WHAT IS NEEDED: Would you write out every record that follows exactly, with the pictures left out?

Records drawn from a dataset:
---*---

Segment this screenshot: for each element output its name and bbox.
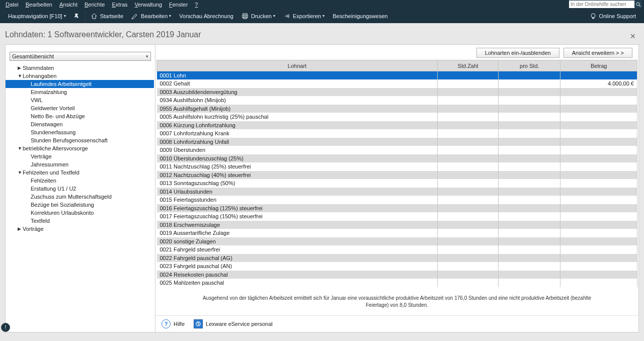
tree-item[interactable]: Jahressummen [6,160,154,168]
tree-item[interactable]: Einmalzahlung [6,88,154,96]
table-row[interactable]: 0016 Feiertagszuschlag (125%) steuerfrei [157,204,637,213]
menu-ansicht[interactable]: Ansicht [56,1,81,8]
cell [560,221,637,229]
menu-berichte[interactable]: Berichte [81,1,108,8]
table-row[interactable]: 0934 Aushilfslohn (Minijob) [157,96,637,105]
table-row[interactable]: 0025 Mahlzeiten pauschal [157,279,637,287]
print-button[interactable]: Drucken▾ [237,9,279,23]
tree-item-label: Fehlzeiten und Textfeld [23,169,79,176]
tree-item[interactable]: ▶Vorträge [6,225,154,233]
eservice-button[interactable]: Lexware eService personal [194,319,273,328]
tree-item[interactable]: Fehlzeiten [6,177,154,185]
tree-item-label: Lohnangaben [23,73,56,79]
preview-button[interactable]: Vorschau Abrechnung [175,9,237,23]
table-row[interactable]: 0003 Auszubildendenvergütung [157,88,637,97]
menu-datei[interactable]: Datei [2,1,22,8]
svg-line-1 [639,5,640,7]
tree-item[interactable]: VWL [6,96,154,104]
table-row[interactable]: 0009 Überstunden [157,146,637,154]
tree-item[interactable]: Korrekturen Urlaubskonto [6,209,154,217]
table-row[interactable]: 0007 Lohnfortzahlung Krank [157,129,637,138]
table-row[interactable]: 0018 Erschwerniszulage [157,221,637,229]
collapse-icon: ▼ [18,73,23,78]
tree-item[interactable]: Verträge [6,152,154,160]
table-row[interactable]: 0002 Gehalt4.000,00 € [157,79,637,88]
menubar: DateiBearbeitenAnsichtBerichteExtrasVerw… [0,0,644,9]
tree-item[interactable]: Zuschuss zum Mutterschaftsgeld [6,193,154,201]
cell [437,154,498,163]
table-row[interactable]: 0017 Feiertagszuschlag (150%) steuerfrei [157,212,637,221]
page-title: Lohndaten: 1 Softwareentwickler, Carsten… [5,30,201,39]
table-row[interactable]: 0006 Kürzung Lohnfortzahlung [157,121,637,130]
main-navigation-button[interactable]: Hauptnavigation [F10]▾ [4,9,70,23]
table-row[interactable]: 0013 Sonntagszuschlag (50%) [157,179,637,188]
tree-item-label: Stunden Berufsgenossenschaft [31,137,108,143]
cell: 0015 Feiertagsstunden [157,196,438,204]
tree-item[interactable]: ▼Lohnangaben [6,72,154,80]
tree-item[interactable]: ▼betriebliche Altersvorsorge [6,144,154,152]
toggle-lohnarten-button[interactable]: Lohnarten ein-/ausblenden [476,48,559,58]
tree-item[interactable]: Bezüge bei Sozialleistung [6,201,154,209]
tree-item[interactable]: ▶Stammdaten [6,64,154,72]
tree-item[interactable]: Erstattung U1 / U2 [6,185,154,193]
tree-item[interactable]: Geldwerter Vorteil [6,104,154,112]
cell: 0021 Fahrgeld steuerfrei [157,245,438,254]
tree-item-label: Fehlzeiten [31,178,56,184]
col-stdzahl[interactable]: Std.Zahl [437,60,498,71]
export-button[interactable]: Exportieren▾ [279,9,329,23]
cell [437,71,498,80]
tree-item-label: Dienstwagen [31,121,63,127]
cell: 0009 Überstunden [157,146,438,154]
menu-fenster[interactable]: Fenster [166,1,191,8]
pin-button[interactable] [70,9,84,23]
table-row[interactable]: 0014 Urlaubsstunden [157,188,637,196]
cell: 0019 Aussertarifliche Zulage [157,229,438,237]
help-button[interactable]: ? Hilfe [162,319,185,328]
tree-item-label: Netto Be- und Abzüge [31,113,85,119]
table-row[interactable]: 0021 Fahrgeld steuerfrei [157,245,637,254]
printer-icon [242,13,249,20]
menu-extras[interactable]: Extras [108,1,131,8]
tree-item[interactable]: Dienstwagen [6,120,154,128]
table-row[interactable]: 0008 Lohnfortzahlung Unfall [157,138,637,146]
tree-item[interactable]: ▼Fehlzeiten und Textfeld [6,168,154,177]
bescheinigung-button[interactable]: Bescheinigungswesen [329,9,391,23]
menu-?[interactable]: ? [191,1,201,8]
cell: 0010 Überstundenzuschlag (25%) [157,154,438,163]
table-row[interactable]: 0012 Nachtzuschlag (40%) steuerfrei [157,171,637,180]
tree-item[interactable]: Textfeld [6,217,154,225]
col-prostd[interactable]: pro Std. [499,60,560,71]
title-area: Lohndaten: 1 Softwareentwickler, Carsten… [0,23,644,44]
col-betrag[interactable]: Betrag [560,60,637,71]
menu-bearbeiten[interactable]: Bearbeiten [22,1,56,8]
table-row[interactable]: 0020 sonstige Zulagen [157,237,637,246]
help-search-input[interactable] [569,1,634,8]
view-combo[interactable]: Gesamtübersicht ▾ [10,52,151,61]
tree-item[interactable]: Stunden Berufsgenossenschaft [6,136,154,144]
online-support-button[interactable]: Online Support [586,9,640,23]
close-button[interactable]: ✕ [630,32,636,40]
cell [499,221,560,229]
expand-view-button[interactable]: Ansicht erweitern > > [564,48,632,58]
table-row[interactable]: 0022 Fahrgeld pauschal (AG) [157,254,637,263]
table-row[interactable]: 0001 Lohn [157,71,637,80]
tree-item[interactable]: Laufendes Arbeitsentgelt [6,80,154,88]
table-row[interactable]: 0010 Überstundenzuschlag (25%) [157,154,637,163]
tree-item[interactable]: Netto Be- und Abzüge [6,112,154,120]
tree-item[interactable]: Stundenerfassung [6,128,154,136]
edit-button[interactable]: Bearbeiten▾ [127,9,175,23]
collapse-icon: ▼ [18,146,23,151]
table-row[interactable]: 0005 Aushilfslohn kurzfristig (25%) paus… [157,113,637,121]
help-search-button[interactable] [634,1,642,8]
cell [437,113,498,121]
home-button[interactable]: Startseite [87,9,127,23]
table-row[interactable]: 0019 Aussertarifliche Zulage [157,229,637,237]
table-row[interactable]: 0015 Feiertagsstunden [157,196,637,204]
table-row[interactable]: 0023 Fahrgeld pauschal (AN) [157,262,637,271]
menu-verwaltung[interactable]: Verwaltung [131,1,166,8]
table-row[interactable]: 0955 Aushilfsgehalt (Minijob) [157,105,637,113]
warning-badge[interactable]: ! [1,323,10,332]
table-row[interactable]: 0011 Nachtzuschlag (25%) steuerfrei [157,162,637,171]
table-row[interactable]: 0024 Reisekosten pauschal [157,271,637,279]
col-lohnart[interactable]: Lohnart [157,60,438,71]
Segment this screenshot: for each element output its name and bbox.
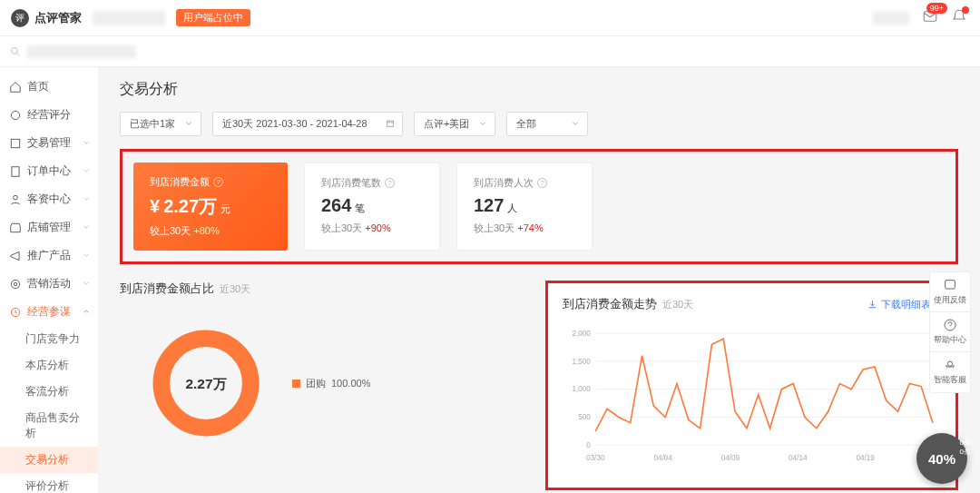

---*---

EXERCISE OUTPUT:
Segment this screenshot: for each element output its name and bbox.
tree-item[interactable]: Jahressummen [6,160,154,168]
tree-item[interactable]: Einmalzahlung [6,88,154,96]
table-row[interactable]: 0016 Feiertagszuschlag (125%) steuerfrei [157,204,637,213]
menu-ansicht[interactable]: Ansicht [56,1,81,8]
cell [560,221,637,229]
menu-berichte[interactable]: Berichte [81,1,108,8]
table-row[interactable]: 0934 Aushilfslohn (Minijob) [157,96,637,105]
table-row[interactable]: 0025 Mahlzeiten pauschal [157,279,637,287]
print-button[interactable]: Drucken▾ [237,9,279,23]
tree-item-label: Fehlzeiten und Textfeld [23,169,79,176]
tree-item[interactable]: ▶Vorträge [6,225,154,233]
eservice-button[interactable]: Lexware eService personal [194,319,273,328]
tree-item[interactable]: Fehlzeiten [6,177,154,185]
tree-item-label: Lohnangaben [23,73,56,79]
preview-button[interactable]: Vorschau Abrechnung [175,9,237,23]
table-row[interactable]: 0003 Auszubildendenvergütung [157,88,637,97]
menu-datei[interactable]: Datei [2,1,22,8]
svg-line-1 [639,5,640,7]
tree-item[interactable]: VWL [6,96,154,104]
table-row[interactable]: 0009 Überstunden [157,146,637,154]
tree-item[interactable]: Korrekturen Urlaubskonto [6,209,154,217]
table-row[interactable]: 0007 Lohnfortzahlung Krank [157,129,637,138]
table-row[interactable]: 0018 Erschwerniszulage [157,221,637,229]
collapse-icon: ▼ [18,73,23,78]
tree-item[interactable]: Verträge [6,152,154,160]
table-row[interactable]: 0002 Gehalt4.000,00 € [157,79,637,88]
menubar: DateiBearbeitenAnsichtBerichteExtrasVerw… [0,0,644,9]
tree-item[interactable]: Zuschuss zum Mutterschaftsgeld [6,193,154,201]
cell [437,154,498,163]
table-row[interactable]: 0017 Feiertagszuschlag (150%) steuerfrei [157,212,637,221]
page-title: Lohndaten: 1 Softwareentwickler, Carsten… [5,30,201,39]
table-row[interactable]: 0006 Kürzung Lohnfortzahlung [157,121,637,130]
main-navigation-button[interactable]: Hauptnavigation [F10]▾ [4,9,70,23]
table-row[interactable]: 0013 Sonntagszuschlag (50%) [157,179,637,188]
tree-item-label: Stunden Berufsgenossenschaft [31,137,108,143]
cell: 0015 Feiertagsstunden [157,196,438,204]
tree-item[interactable]: ▼Lohnangaben [6,72,154,80]
tree-item[interactable]: ▼betriebliche Altersvorsorge [6,144,154,152]
toggle-lohnarten-button[interactable]: Lohnarten ein-/ausblenden [476,48,559,58]
tree-item[interactable]: Bezüge bei Sozialleistung [6,201,154,209]
tree-item[interactable]: ▶Stammdaten [6,64,154,72]
tree-item[interactable]: Erstattung U1 / U2 [6,185,154,193]
tree-item[interactable]: Geldwerter Vorteil [6,104,154,112]
cell: 0021 Fahrgeld steuerfrei [157,245,438,254]
tree-item-label: Fehlzeiten [31,178,56,184]
col-stdzahl[interactable]: Std.Zahl [437,60,498,71]
export-button[interactable]: Exportieren▾ [279,9,329,23]
cell [437,71,498,80]
tree-item-label: Dienstwagen [31,121,63,127]
cell: 0009 Überstunden [157,146,438,154]
menu-fenster[interactable]: Fenster [166,1,191,8]
pin-button[interactable] [70,9,84,23]
table-row[interactable]: 0014 Urlaubsstunden [157,188,637,196]
cell: 0019 Aussertarifliche Zulage [157,229,438,237]
help-button[interactable]: ? Hilfe [162,319,185,328]
tree-item-label: Netto Be- und Abzüge [31,113,85,119]
table-row[interactable]: 0021 Fahrgeld steuerfrei [157,245,637,254]
printer-icon [242,13,249,20]
menu-extras[interactable]: Extras [108,1,131,8]
tree-item[interactable]: Dienstwagen [6,120,154,128]
table-row[interactable]: 0008 Lohnfortzahlung Unfall [157,138,637,146]
tree-item[interactable]: ▼Fehlzeiten und Textfeld [6,168,154,177]
bescheinigung-button[interactable]: Bescheinigungswesen [329,9,391,23]
menu-?[interactable]: ? [191,1,201,8]
cell: 0010 Überstundenzuschlag (25%) [157,154,438,163]
table-row[interactable]: 0012 Nachtzuschlag (40%) steuerfrei [157,171,637,180]
tree-item[interactable]: Textfeld [6,217,154,225]
col-prostd[interactable]: pro Std. [499,60,560,71]
title-area: Lohndaten: 1 Softwareentwickler, Carsten… [0,23,644,44]
col-betrag[interactable]: Betrag [560,60,637,71]
menu-bearbeiten[interactable]: Bearbeiten [22,1,56,8]
table-row[interactable]: 0020 sonstige Zulagen [157,237,637,246]
help-search-input[interactable] [569,1,634,8]
view-combo[interactable]: Gesamtübersicht ▾ [10,52,151,61]
tree-item[interactable]: Stunden Berufsgenossenschaft [6,136,154,144]
online-support-button[interactable]: Online Support [586,9,640,23]
close-button[interactable]: ✕ [630,32,636,40]
cell [499,221,560,229]
expand-view-button[interactable]: Ansicht erweitern > > [564,48,632,58]
table-row[interactable]: 0022 Fahrgeld pauschal (AG) [157,254,637,263]
table-row[interactable]: 0001 Lohn [157,71,637,80]
tree-item[interactable]: Laufendes Arbeitsentgelt [6,80,154,88]
table-row[interactable]: 0010 Überstundenzuschlag (25%) [157,154,637,163]
tree-item[interactable]: Netto Be- und Abzüge [6,112,154,120]
tree-item[interactable]: Stundenerfassung [6,128,154,136]
edit-button[interactable]: Bearbeiten▾ [127,9,175,23]
collapse-icon: ▼ [18,146,23,151]
table-row[interactable]: 0005 Aushilfslohn kurzfristig (25%) paus… [157,113,637,121]
help-search-button[interactable] [634,1,642,8]
cell [437,113,498,121]
home-button[interactable]: Startseite [87,9,127,23]
table-row[interactable]: 0019 Aussertarifliche Zulage [157,229,637,237]
table-row[interactable]: 0015 Feiertagsstunden [157,196,637,204]
table-row[interactable]: 0023 Fahrgeld pauschal (AN) [157,262,637,271]
menu-verwaltung[interactable]: Verwaltung [131,1,166,8]
table-row[interactable]: 0955 Aushilfsgehalt (Minijob) [157,105,637,113]
warning-badge[interactable]: ! [1,323,10,332]
table-row[interactable]: 0011 Nachtzuschlag (25%) steuerfrei [157,162,637,171]
table-row[interactable]: 0024 Reisekosten pauschal [157,271,637,279]
col-lohnart[interactable]: Lohnart [157,60,438,71]
Segment this screenshot: for each element output its name and bbox.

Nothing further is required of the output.